The R03006 sample was collected on 7 March, and the KRISP samples three weeks later, on 1 April. The sequences are very similar and there could be a link, but the small number of sequenced samples (six out of 1380 cases reported in South Africa by 1 April, and 8000 sequenced out of nearly 2 million cases worldwide) hampers our ability to draw conclusions. Perhaps R03006 and the KRISP samples illustrate transmission from another person whose virus is not present in the data.
Genomic epidemiology can aid in understanding disease transmission, but it is not enough on its own. It needs to be combined with field epidemiological data for correct interpretation. The more sequences we have to work with, the more bioinformaticians can assist their colleagues in understanding transmission and the structure of the COVID-19 disease outbreak.
Surveying SARS-CoV-2 sequencing on the African continent reveals a weakness. Of the first 87 virus genomes published, 86 emerged from research institutes. While many of these have strong links with national health systems, they also reflect both the weakness of African governments’ investment in science and a disconnect between genomic science and public health. Silos also exist between national initiatives, while the continent faces a singular disease threat.

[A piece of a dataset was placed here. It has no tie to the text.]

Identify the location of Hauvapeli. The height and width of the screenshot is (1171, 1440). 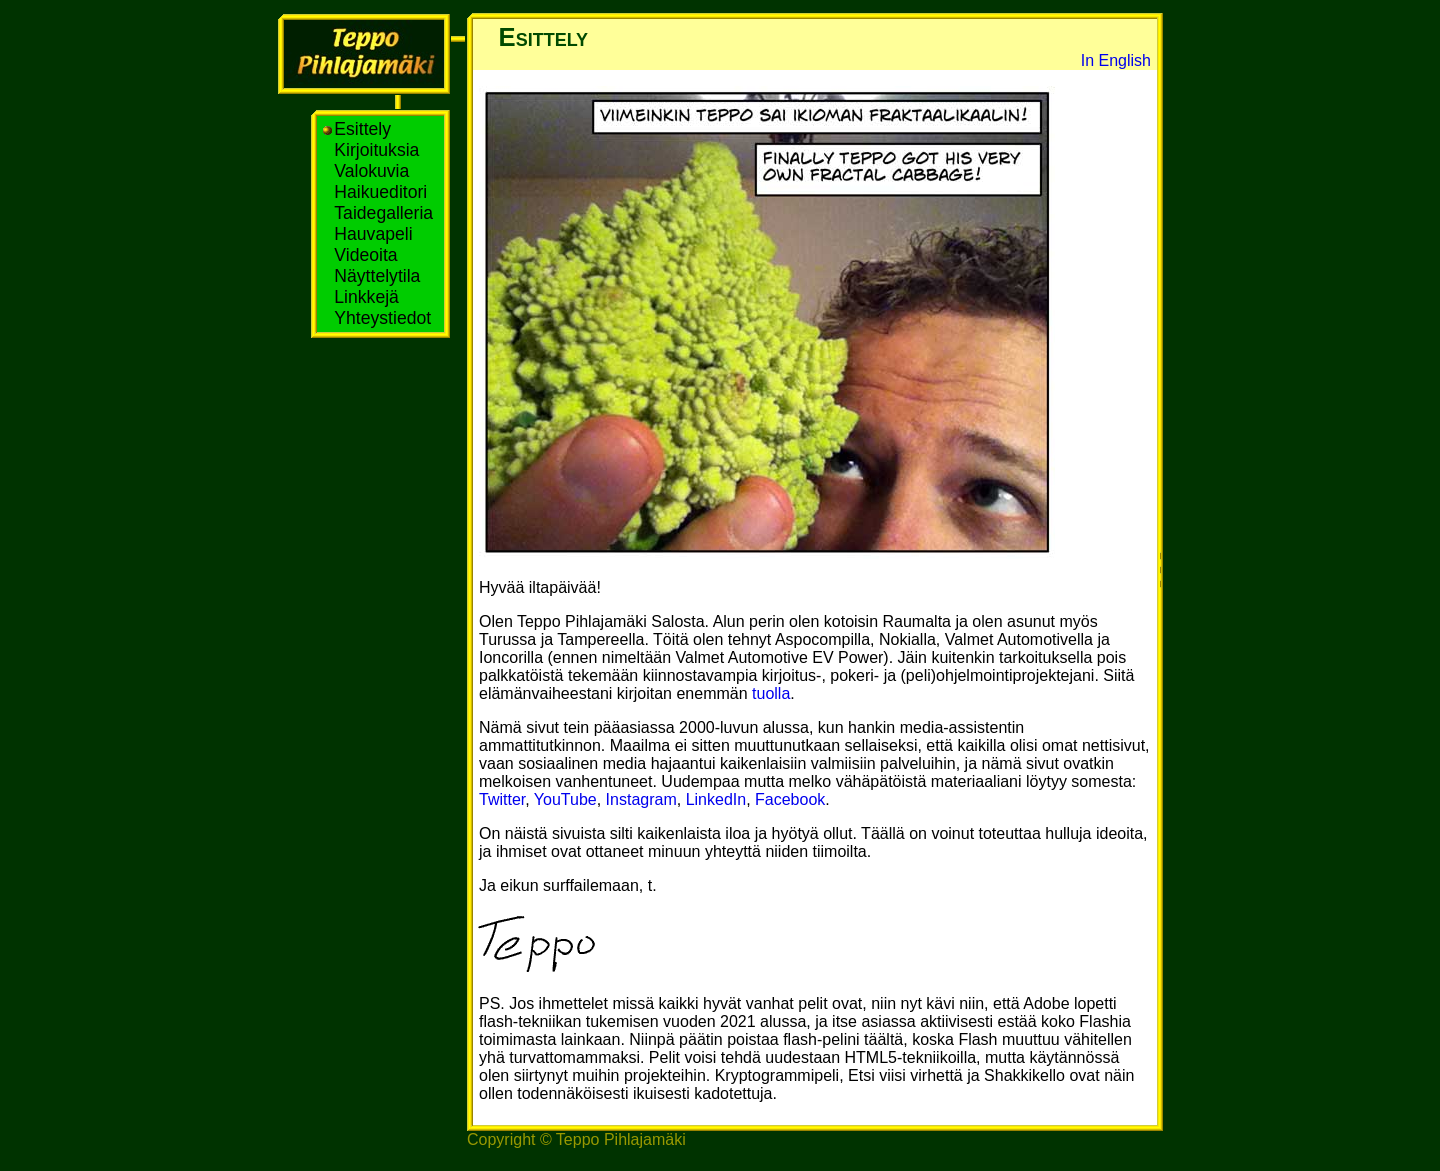
(370, 234). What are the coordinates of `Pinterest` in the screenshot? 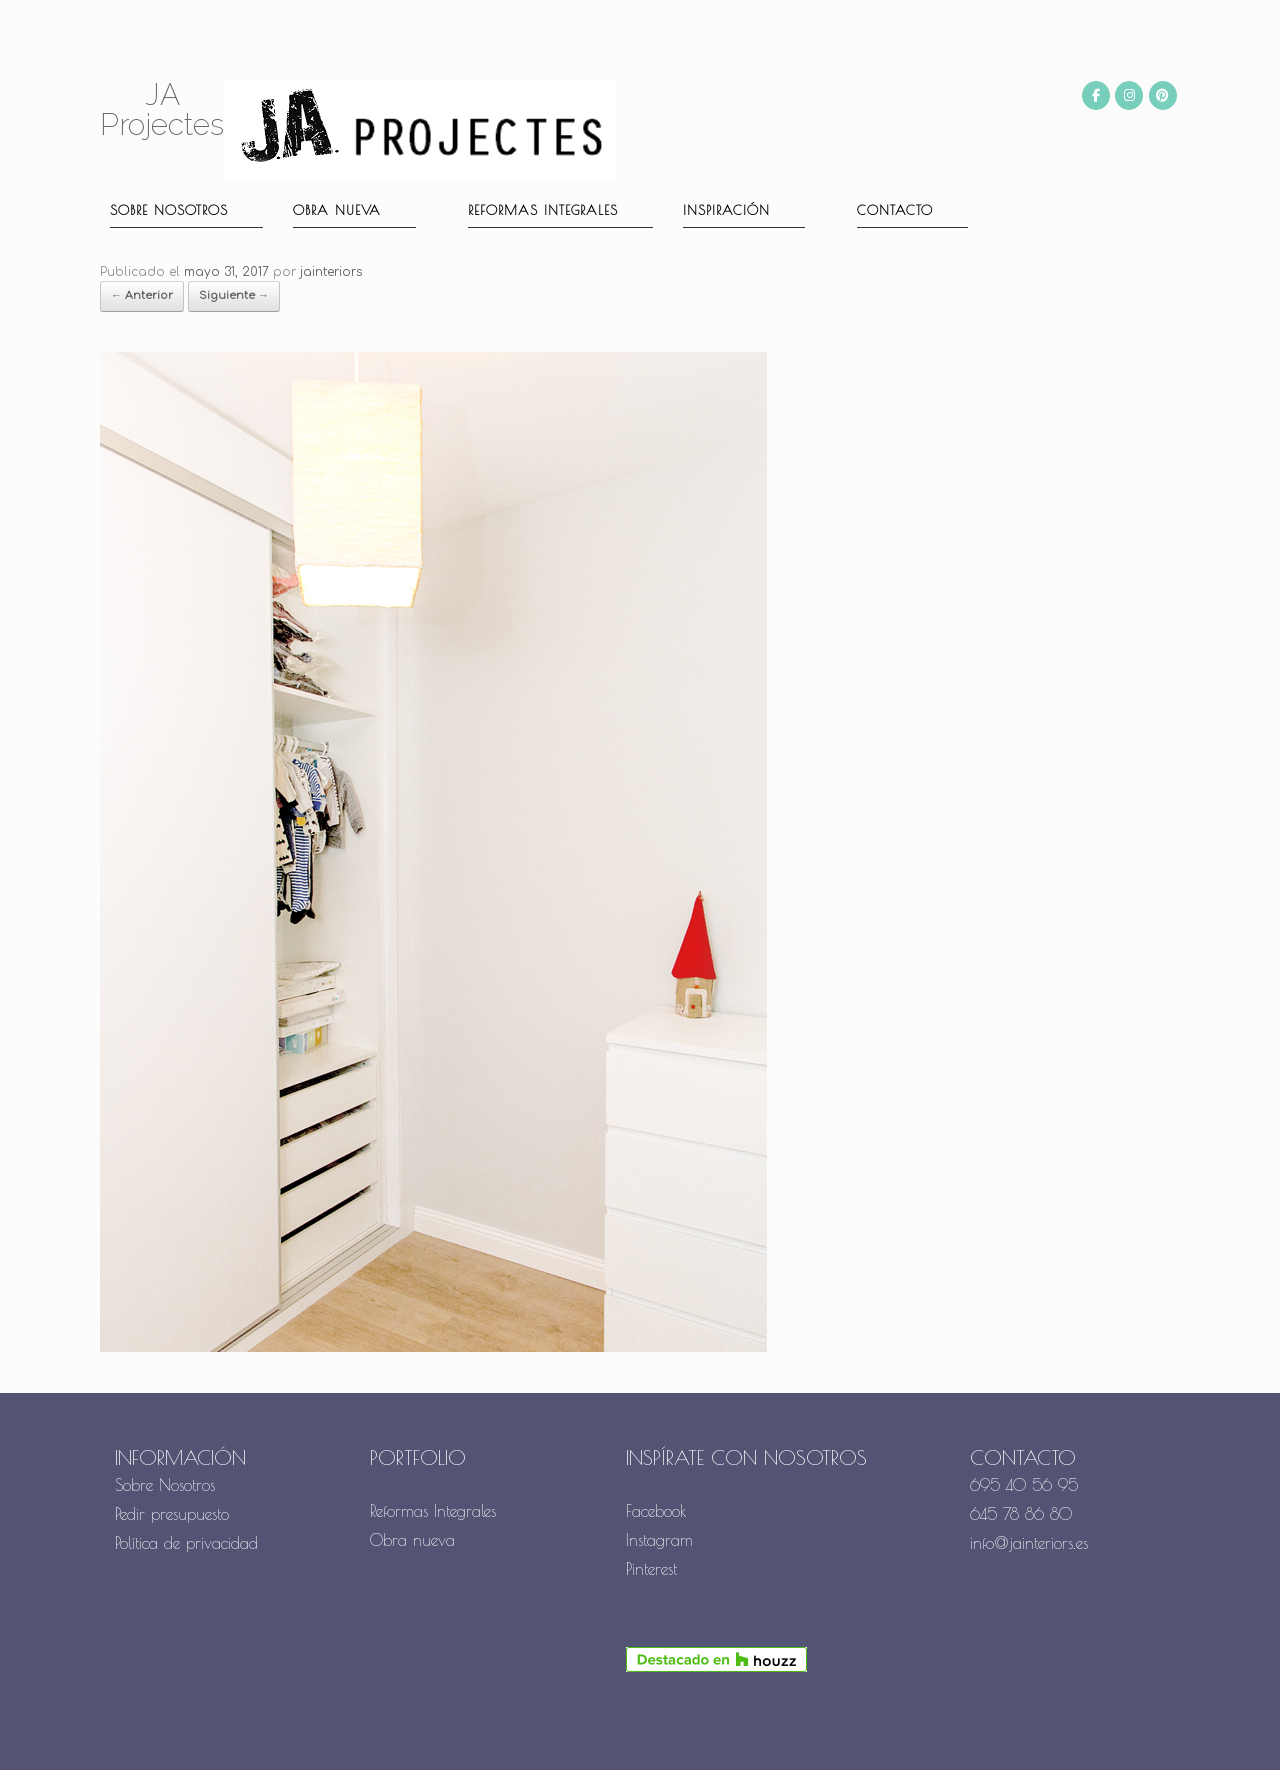 It's located at (651, 1569).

In this context, the launch of a Pathogen Genomics Intelligence Institute (PGII) by the Africa CDC in 2019 was prescient.
Surveillance is part of the ‘hardware’ of health systems’ preparedness for emerging infectious diseases. The South African response to COVID-19 clearly aligns with this vision, but it is crucial that virus sequencing and genomic epidemiology be deployed within the public health response to understand and counter disease transmission in the coming months.